[polly] r256199 - Add option to assume single-loop scops with sufficient compute are profitable

Tue Dec 22 03:09:48 PST 2015

In this spirit I would like to change the default heuristic to:
  #loops + #blocks > 2
as that is the condition under which we can perform "by default enabled"
optimizations.

On 12/21, Tobias Grosser via llvm-commits wrote:
> Author: grosser
> Date: Mon Dec 21 15:00:43 2015
> New Revision: 256199
> 
> URL: http://llvm.org/viewvc/llvm-project?rev=256199&view=rev
> Log:
> Add option to assume single-loop scops with sufficient compute are profitable
> 
> If a loop has a sufficiently large amount of compute instruction in its loop
> body, it is unlikely that our rewrite of the loop iterators introduces large
> performance changes. As Polly can also apply beneficical optimizations (such
> as parallelization) to such loop nests, we mark them as profitable.
> 
> This option is currently "disabled" by default, but can be used to run
> experiments. If enabled by setting it e.g. to 40 instructions, we currently
> see some compile-time increases on LNT without any significant run-time
> changes.
> 
> Added:
>     polly/trunk/test/ScopDetect/profitability-large-basic-blocks.ll
> Modified:
>     polly/trunk/include/polly/ScopDetection.h
>     polly/trunk/lib/Analysis/ScopDetection.cpp
> 
> Modified: polly/trunk/include/polly/ScopDetection.h
> URL: http://llvm.org/viewvc/llvm-project/polly/trunk/include/polly/ScopDetection.h?rev=256199&r1=256198&r2=256199&view=diff
> ==============================================================================
> --- polly/trunk/include/polly/ScopDetection.h (original)
> +++ polly/trunk/include/polly/ScopDetection.h Mon Dec 21 15:00:43 2015
> @@ -287,6 +287,20 @@ private:
>    /// @return True if all blocks in R are valid, false otherwise.

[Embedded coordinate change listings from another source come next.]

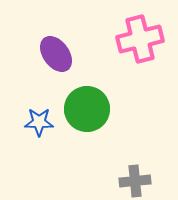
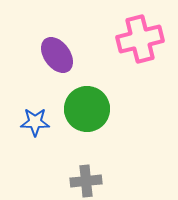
purple ellipse: moved 1 px right, 1 px down
blue star: moved 4 px left
gray cross: moved 49 px left
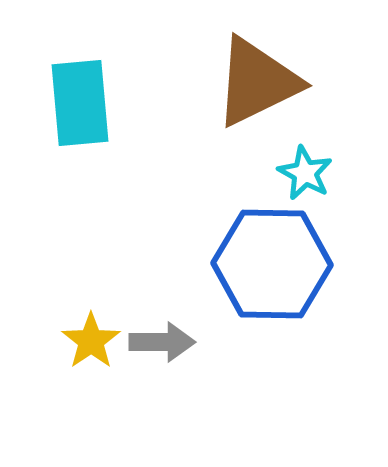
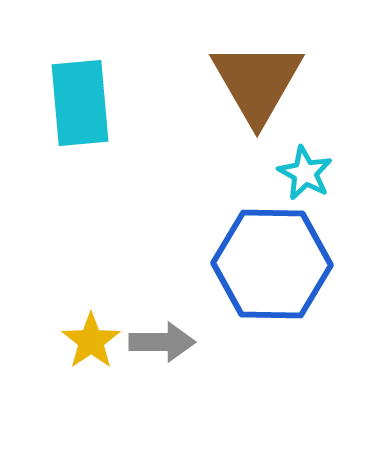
brown triangle: rotated 34 degrees counterclockwise
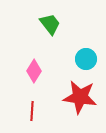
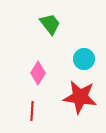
cyan circle: moved 2 px left
pink diamond: moved 4 px right, 2 px down
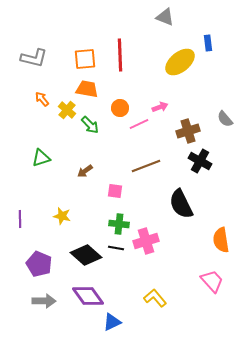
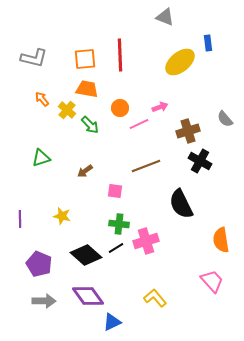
black line: rotated 42 degrees counterclockwise
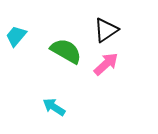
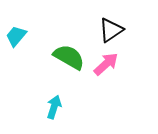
black triangle: moved 5 px right
green semicircle: moved 3 px right, 6 px down
cyan arrow: rotated 75 degrees clockwise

>    bool allBlocksValid(DetectionContext &Context) const;
>  
> +  /// @brief Check if a region has sufficient compute instructions
> +  ///
> +  /// This function checks if a region has a non-trivial number of instructions
> +  /// in each loop. This can be used as an indicator if a loop is worth
> +  /// optimising.
> +  ///
> +  /// @param Context  The context of scop detection.
> +  /// @param NumLoops The number of loops in the region.
> +  ///
> +  /// @return True if region is has sufficient compute instructions,
> +  ///         false otherwise.
> +  bool hasSufficientCompute(DetectionContext &Context,
> +                            int NumAffineLoops) const;
> +
>    /// @brief Check if a region is profitable to optimize.
>    ///
>    /// Regions that are unlikely to expose interesting optimization opportunities
> 
> Modified: polly/trunk/lib/Analysis/ScopDetection.cpp
> URL: http://llvm.org/viewvc/llvm-project/polly/trunk/lib/Analysis/ScopDetection.cpp?rev=256199&r1=256198&r2=256199&view=diff
> ==============================================================================
> --- polly/trunk/lib/Analysis/ScopDetection.cpp (original)

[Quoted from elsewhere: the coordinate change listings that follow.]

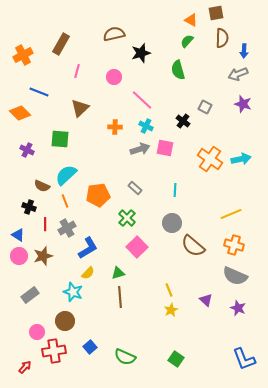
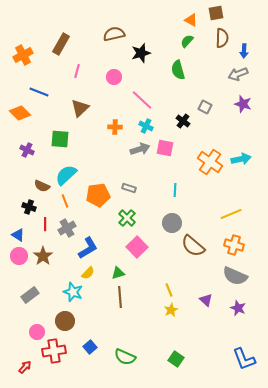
orange cross at (210, 159): moved 3 px down
gray rectangle at (135, 188): moved 6 px left; rotated 24 degrees counterclockwise
brown star at (43, 256): rotated 18 degrees counterclockwise
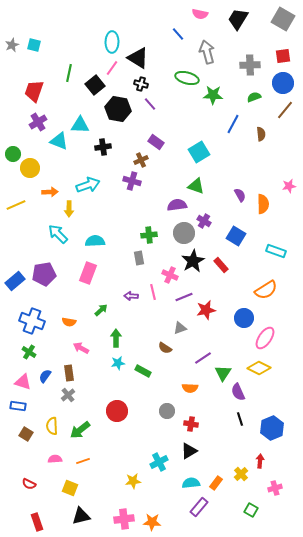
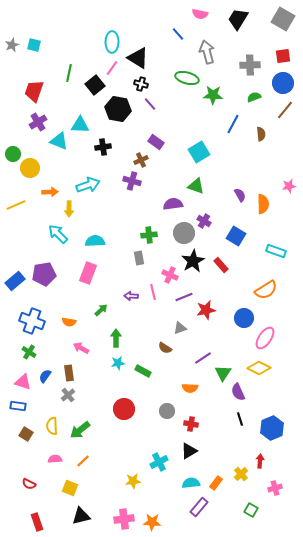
purple semicircle at (177, 205): moved 4 px left, 1 px up
red circle at (117, 411): moved 7 px right, 2 px up
orange line at (83, 461): rotated 24 degrees counterclockwise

> +++ polly/trunk/lib/Analysis/ScopDetection.cpp Mon Dec 21 15:00:43 2015
> @@ -71,6 +71,16 @@ using namespace polly;
>  
>  #define DEBUG_TYPE "polly-detect"
>  
> +// This option is set to a very high value, as analyzing such loops increases
> +// compile time on several cases. For experiments that enable this option,
> +// a value of around 40 has been working to avoid run-time regressions with
> +// Polly while still exposing interesting optimization opportunities.
> +static cl::opt<int> ProfitabilityMinPerLoopInstructions(
> +    "polly-detect-profitability-min-per-loop-insts",
> +    cl::desc("The minimal number of per-loop instructions before a single loop "

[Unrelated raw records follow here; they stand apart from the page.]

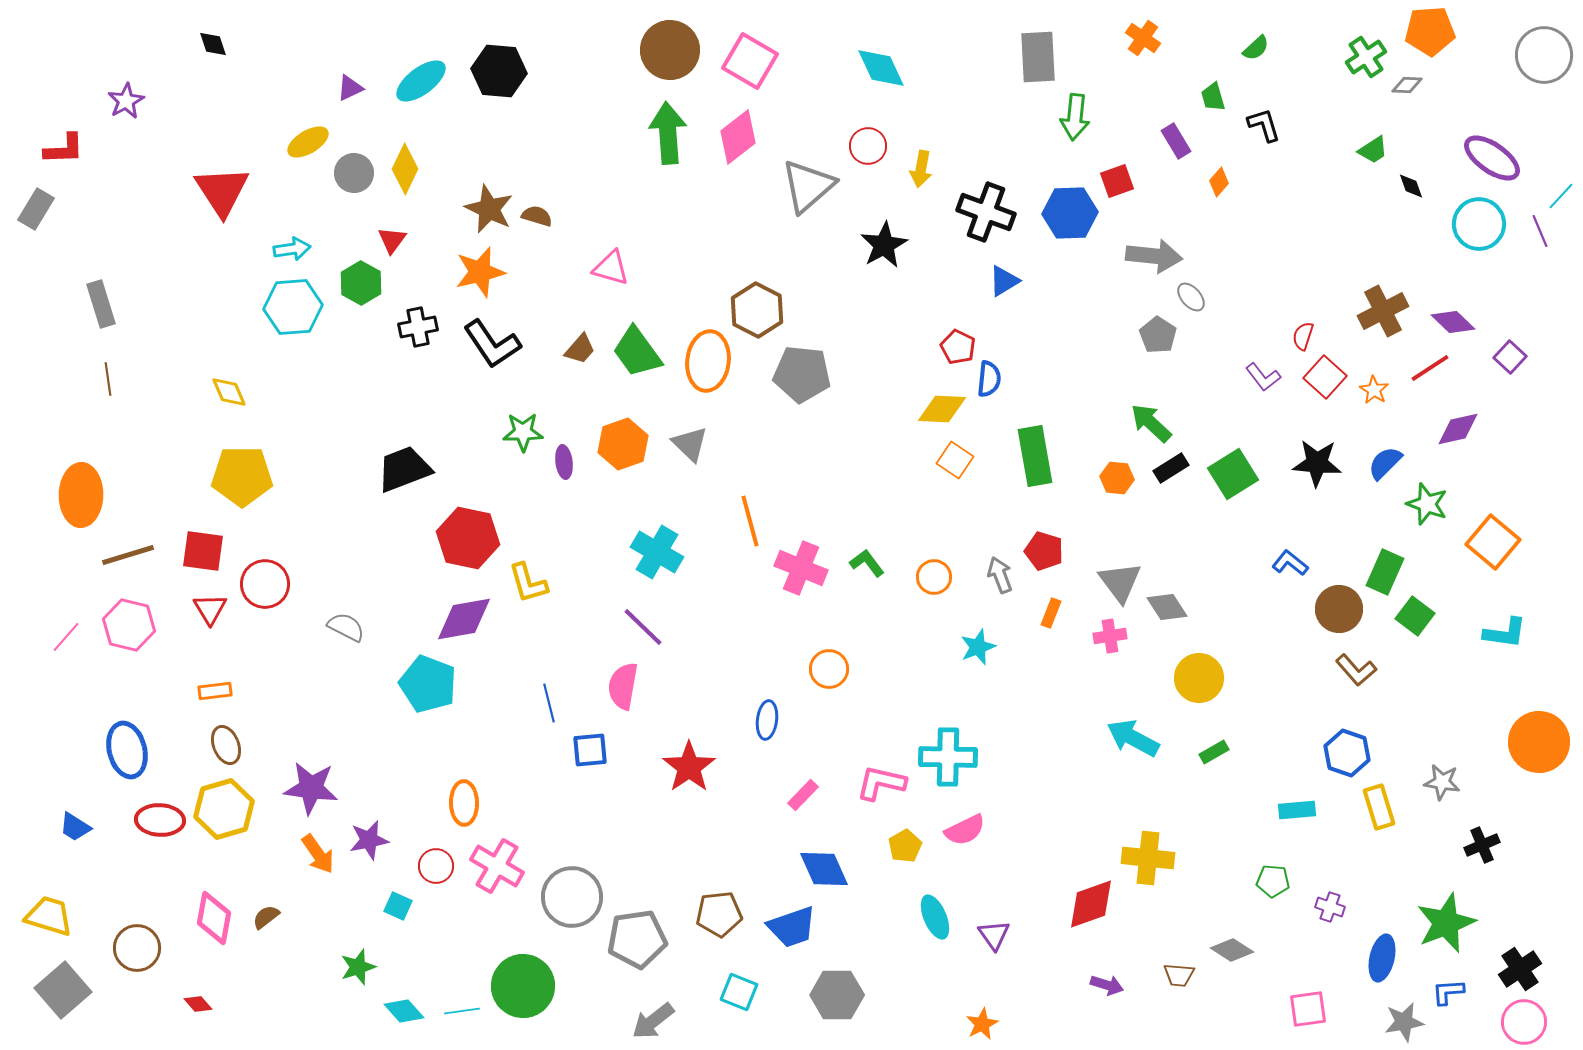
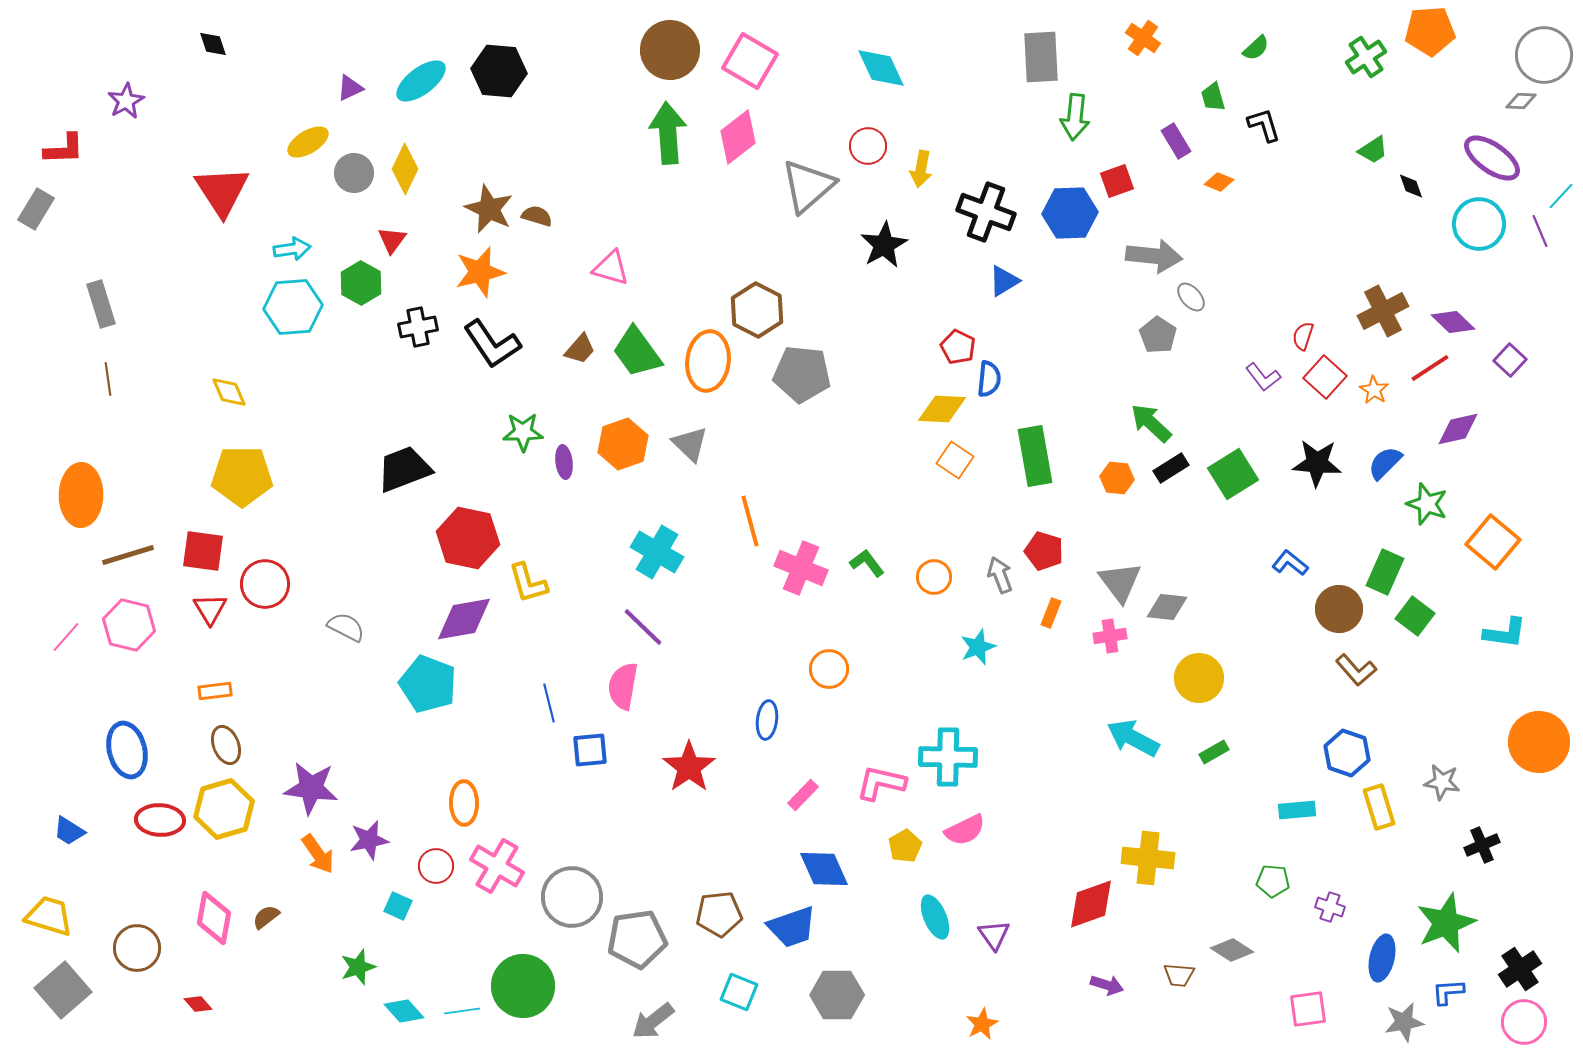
gray rectangle at (1038, 57): moved 3 px right
gray diamond at (1407, 85): moved 114 px right, 16 px down
orange diamond at (1219, 182): rotated 72 degrees clockwise
purple square at (1510, 357): moved 3 px down
gray diamond at (1167, 607): rotated 51 degrees counterclockwise
blue trapezoid at (75, 827): moved 6 px left, 4 px down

> +             "region is considered profitable"),
> +    cl::Hidden, cl::ValueRequired, cl::init(100000000), cl::cat(PollyCategory));
> +
>  bool polly::PollyProcessUnprofitable;
>  static cl::opt<bool, true> XPollyProcessUnprofitable(
>      "polly-process-unprofitable",
> @@ -1134,6 +1144,19 @@ bool ScopDetection::allBlocksValid(Detec
>    return true;
>  }
>  
> +bool ScopDetection::hasSufficientCompute(DetectionContext &Context,
> +                                         int NumLoops) const {
> +  int InstCount = 0;
> +
> +  for (auto *BB : Context.CurRegion.blocks())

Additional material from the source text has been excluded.